3. Create UDFs to use in masking functions

Next, I create three UDFs that will be used to mask the data. Each UDF simply cross-walks a real value to the corresponding reshuffled value. Notice the use of the any_value() function — it ensures that only one value is returned per row and thus prevents the unsupported query type error when the UDF is used in a data masking policy.

--create UDFs
create or replace function student_db.public.first_name_swap(name varchar)
returns varchar
language sql
as
$$
    select any_value(fake_first_name) first_name
        from first_name_xwalk
        where first_name=name
$$;

create or replace function student_db.public.last_name_swap(name varchar)
returns varchar
language sql
as
$$
    select any_value(fake_last_name) last_name
        from last_name_xwalk
        where last_name=name
$$;

create or replace function student_db.public.zip_swap(zip varchar)
returns varchar
language sql
as
$$
    select any_value(fake_zipcode) zipcode
        from zip_xwalk
        where zipcode=zip
$$;

4. Create and apply masking policies

Lastly, I create and apply dynamic data masking policies leveraging the UDFs. If the user querying the data is in the PII_user role, they will see unmasked data. All other users will see masked data.

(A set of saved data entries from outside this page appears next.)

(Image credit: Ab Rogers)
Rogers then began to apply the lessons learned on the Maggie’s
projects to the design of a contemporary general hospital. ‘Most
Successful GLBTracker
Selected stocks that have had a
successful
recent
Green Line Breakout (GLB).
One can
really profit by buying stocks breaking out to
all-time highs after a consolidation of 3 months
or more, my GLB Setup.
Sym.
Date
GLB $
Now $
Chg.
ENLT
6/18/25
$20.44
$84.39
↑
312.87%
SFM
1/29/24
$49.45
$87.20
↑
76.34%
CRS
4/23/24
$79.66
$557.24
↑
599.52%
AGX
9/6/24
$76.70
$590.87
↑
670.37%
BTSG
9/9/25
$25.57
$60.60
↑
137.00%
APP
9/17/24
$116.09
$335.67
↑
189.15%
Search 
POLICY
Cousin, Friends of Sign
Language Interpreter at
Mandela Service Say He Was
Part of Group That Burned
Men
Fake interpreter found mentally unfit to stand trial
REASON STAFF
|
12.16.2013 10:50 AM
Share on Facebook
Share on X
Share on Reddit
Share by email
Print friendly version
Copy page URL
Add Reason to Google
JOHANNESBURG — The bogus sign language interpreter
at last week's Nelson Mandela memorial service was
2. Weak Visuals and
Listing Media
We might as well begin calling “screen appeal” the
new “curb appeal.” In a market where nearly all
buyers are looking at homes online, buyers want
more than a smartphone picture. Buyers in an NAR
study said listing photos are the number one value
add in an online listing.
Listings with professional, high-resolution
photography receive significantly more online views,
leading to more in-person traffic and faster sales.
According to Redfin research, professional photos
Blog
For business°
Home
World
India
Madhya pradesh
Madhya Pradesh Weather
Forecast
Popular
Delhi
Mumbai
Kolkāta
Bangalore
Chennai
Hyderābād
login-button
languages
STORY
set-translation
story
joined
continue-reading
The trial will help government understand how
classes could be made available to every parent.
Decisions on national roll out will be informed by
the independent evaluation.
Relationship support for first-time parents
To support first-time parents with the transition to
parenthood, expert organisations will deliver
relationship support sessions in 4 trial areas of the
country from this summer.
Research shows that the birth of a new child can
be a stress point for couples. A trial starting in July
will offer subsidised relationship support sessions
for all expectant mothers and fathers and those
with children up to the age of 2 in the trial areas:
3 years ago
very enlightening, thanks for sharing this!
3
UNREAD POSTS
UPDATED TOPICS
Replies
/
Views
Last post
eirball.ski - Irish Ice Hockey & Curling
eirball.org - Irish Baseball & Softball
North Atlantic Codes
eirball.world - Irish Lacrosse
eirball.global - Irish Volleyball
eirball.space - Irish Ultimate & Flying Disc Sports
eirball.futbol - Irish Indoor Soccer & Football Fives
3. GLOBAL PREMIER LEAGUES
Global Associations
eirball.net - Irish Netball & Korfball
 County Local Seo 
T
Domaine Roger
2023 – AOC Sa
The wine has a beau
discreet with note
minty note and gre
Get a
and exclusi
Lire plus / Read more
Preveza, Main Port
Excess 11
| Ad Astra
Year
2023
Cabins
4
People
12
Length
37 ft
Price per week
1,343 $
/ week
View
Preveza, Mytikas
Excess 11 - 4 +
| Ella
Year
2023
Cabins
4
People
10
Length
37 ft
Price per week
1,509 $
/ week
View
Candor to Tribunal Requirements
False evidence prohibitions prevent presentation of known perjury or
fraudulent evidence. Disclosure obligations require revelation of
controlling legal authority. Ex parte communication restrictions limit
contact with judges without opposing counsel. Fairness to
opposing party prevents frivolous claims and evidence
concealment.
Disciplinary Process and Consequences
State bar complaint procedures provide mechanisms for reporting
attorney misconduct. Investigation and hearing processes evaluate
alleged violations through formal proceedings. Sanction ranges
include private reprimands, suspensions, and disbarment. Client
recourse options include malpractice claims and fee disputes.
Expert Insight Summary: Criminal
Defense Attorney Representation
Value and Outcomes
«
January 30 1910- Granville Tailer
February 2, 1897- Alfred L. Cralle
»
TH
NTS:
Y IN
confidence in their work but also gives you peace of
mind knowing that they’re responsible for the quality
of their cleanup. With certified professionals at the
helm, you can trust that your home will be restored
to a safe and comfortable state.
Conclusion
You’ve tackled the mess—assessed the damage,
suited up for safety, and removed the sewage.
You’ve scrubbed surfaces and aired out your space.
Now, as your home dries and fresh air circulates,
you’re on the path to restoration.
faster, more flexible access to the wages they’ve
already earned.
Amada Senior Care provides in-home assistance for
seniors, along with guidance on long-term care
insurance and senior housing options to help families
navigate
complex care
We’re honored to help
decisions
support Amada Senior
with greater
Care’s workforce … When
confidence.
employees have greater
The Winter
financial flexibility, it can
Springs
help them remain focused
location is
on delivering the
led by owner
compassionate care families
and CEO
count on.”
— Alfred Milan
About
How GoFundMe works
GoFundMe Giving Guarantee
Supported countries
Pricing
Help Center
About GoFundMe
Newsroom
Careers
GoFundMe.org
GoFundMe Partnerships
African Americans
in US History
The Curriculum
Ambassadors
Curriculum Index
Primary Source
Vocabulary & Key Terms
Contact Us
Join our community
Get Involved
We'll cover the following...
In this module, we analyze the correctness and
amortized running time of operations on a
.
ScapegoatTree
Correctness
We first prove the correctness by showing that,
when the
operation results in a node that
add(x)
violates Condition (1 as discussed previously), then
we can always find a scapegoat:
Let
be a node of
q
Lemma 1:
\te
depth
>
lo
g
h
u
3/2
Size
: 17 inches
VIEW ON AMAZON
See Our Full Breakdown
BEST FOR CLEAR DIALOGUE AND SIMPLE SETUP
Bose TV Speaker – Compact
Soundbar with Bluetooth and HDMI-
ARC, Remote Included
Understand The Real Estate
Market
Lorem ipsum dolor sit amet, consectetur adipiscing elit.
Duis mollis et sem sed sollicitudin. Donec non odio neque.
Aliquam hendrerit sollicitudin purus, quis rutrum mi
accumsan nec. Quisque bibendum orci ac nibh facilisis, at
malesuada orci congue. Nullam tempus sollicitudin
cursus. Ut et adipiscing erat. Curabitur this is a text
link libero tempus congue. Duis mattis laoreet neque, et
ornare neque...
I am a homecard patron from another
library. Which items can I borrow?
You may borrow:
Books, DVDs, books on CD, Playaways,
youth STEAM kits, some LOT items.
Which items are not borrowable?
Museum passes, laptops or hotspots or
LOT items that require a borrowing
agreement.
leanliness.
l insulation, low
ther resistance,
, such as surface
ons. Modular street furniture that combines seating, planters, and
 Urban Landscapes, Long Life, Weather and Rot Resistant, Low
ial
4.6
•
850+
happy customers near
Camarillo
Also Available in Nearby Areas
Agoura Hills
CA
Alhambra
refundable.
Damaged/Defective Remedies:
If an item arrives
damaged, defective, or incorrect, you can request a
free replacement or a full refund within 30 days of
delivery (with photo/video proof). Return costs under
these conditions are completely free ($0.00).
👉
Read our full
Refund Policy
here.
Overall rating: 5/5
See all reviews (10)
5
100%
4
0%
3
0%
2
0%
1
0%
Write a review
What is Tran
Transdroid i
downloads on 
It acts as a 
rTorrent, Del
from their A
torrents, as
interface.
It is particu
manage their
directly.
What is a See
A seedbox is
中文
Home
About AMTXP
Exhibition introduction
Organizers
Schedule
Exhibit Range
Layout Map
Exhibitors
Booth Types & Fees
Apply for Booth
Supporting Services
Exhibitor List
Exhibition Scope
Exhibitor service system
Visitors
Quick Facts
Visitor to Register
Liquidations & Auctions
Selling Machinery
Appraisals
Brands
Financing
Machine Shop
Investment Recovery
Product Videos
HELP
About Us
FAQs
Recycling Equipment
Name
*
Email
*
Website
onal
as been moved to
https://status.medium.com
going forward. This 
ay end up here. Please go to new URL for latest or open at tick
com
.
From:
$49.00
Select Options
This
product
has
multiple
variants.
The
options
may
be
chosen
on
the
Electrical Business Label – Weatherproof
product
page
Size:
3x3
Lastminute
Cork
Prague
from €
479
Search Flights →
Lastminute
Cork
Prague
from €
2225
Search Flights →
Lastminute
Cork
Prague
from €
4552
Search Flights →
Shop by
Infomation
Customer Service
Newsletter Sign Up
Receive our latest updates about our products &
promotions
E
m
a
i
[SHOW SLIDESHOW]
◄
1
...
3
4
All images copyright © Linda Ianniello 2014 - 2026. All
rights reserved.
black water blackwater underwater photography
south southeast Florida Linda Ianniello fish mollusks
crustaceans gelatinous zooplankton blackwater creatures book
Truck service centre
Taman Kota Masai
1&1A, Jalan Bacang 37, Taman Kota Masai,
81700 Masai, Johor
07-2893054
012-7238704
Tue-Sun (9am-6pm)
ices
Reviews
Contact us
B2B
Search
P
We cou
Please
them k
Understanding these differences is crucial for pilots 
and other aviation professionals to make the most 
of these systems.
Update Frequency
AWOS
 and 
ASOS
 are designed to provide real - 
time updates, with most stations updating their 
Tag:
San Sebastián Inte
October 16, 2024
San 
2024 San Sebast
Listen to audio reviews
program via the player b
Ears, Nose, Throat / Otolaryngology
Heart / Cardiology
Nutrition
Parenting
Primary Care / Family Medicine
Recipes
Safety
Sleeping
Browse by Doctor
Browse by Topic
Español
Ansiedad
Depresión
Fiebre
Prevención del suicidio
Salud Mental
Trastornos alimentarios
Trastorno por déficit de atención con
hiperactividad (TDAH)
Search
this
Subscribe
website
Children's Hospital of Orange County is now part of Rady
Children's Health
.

--create data masking policies
create or replace masking policy student_db.public.first_name_mask as
  (val string) returns string ->
  case
    when current_role() in ('PII_USER') then val
      else student_db.public.first_name_swap(val)
    end;

create or replace masking policy student_db.public.last_name_mask as
  (val string) returns string ->
  case
    when current_role() in ('PII_USER') then val
      else student_db.public.last_name_swap(val)
    end;

create or replace masking policy student_db.public.zipcode_mask as
  (val string) returns string ->
  case
    when current_role() in ('PII_USER') then val
      else student_db.public.zip_swap(val)
    end;

show masking policies;

--apply masking policies    
alter table student_db.public.student_pii
modify 
    column first_name set masking policy student_db.public.first_name_mask,
    column last_name set masking policy student_db.public.last_name_mask,
    column zipcode set masking policy student_db.public.zipcode_mask
;

Test masking with sysadmin role:

use role sysadmin;

select * from student_db.public.student_pii;

select zipcode, count(*)
from student_db.public.student_pii
group by 1
order by 2;

Since sysadmin is not a PII_user, this role sees masked data.

Conclusion

In this article, I demonstrated how to use dynamic data masking such that the data looks realistic even when masked. It’s accomplished through masking policies that apply a UDF replacing raw values with randomly reshuffled values from the same list.

To operationalize this, you would need to regularly update the cross-walks to add new values as they are added to the data — something you can easily implement through a Snowflake task.